**What this task involves**
In the data below, find every line with the word "Number" and copy it out.

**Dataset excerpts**
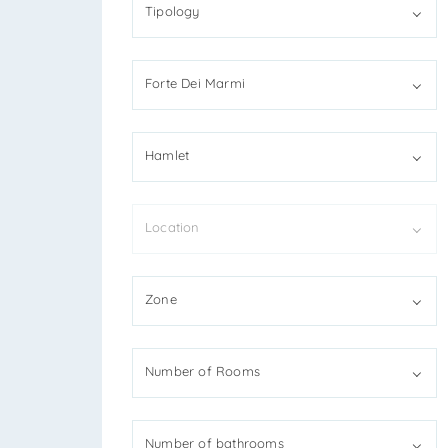
Tipology
Forte Dei Marmi
*You
Hamlet
*You
Location
I
Zone
R
S
Number of Rooms
*Ant
Number of bathrooms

**Task solution**
Number of Rooms
Number of bathrooms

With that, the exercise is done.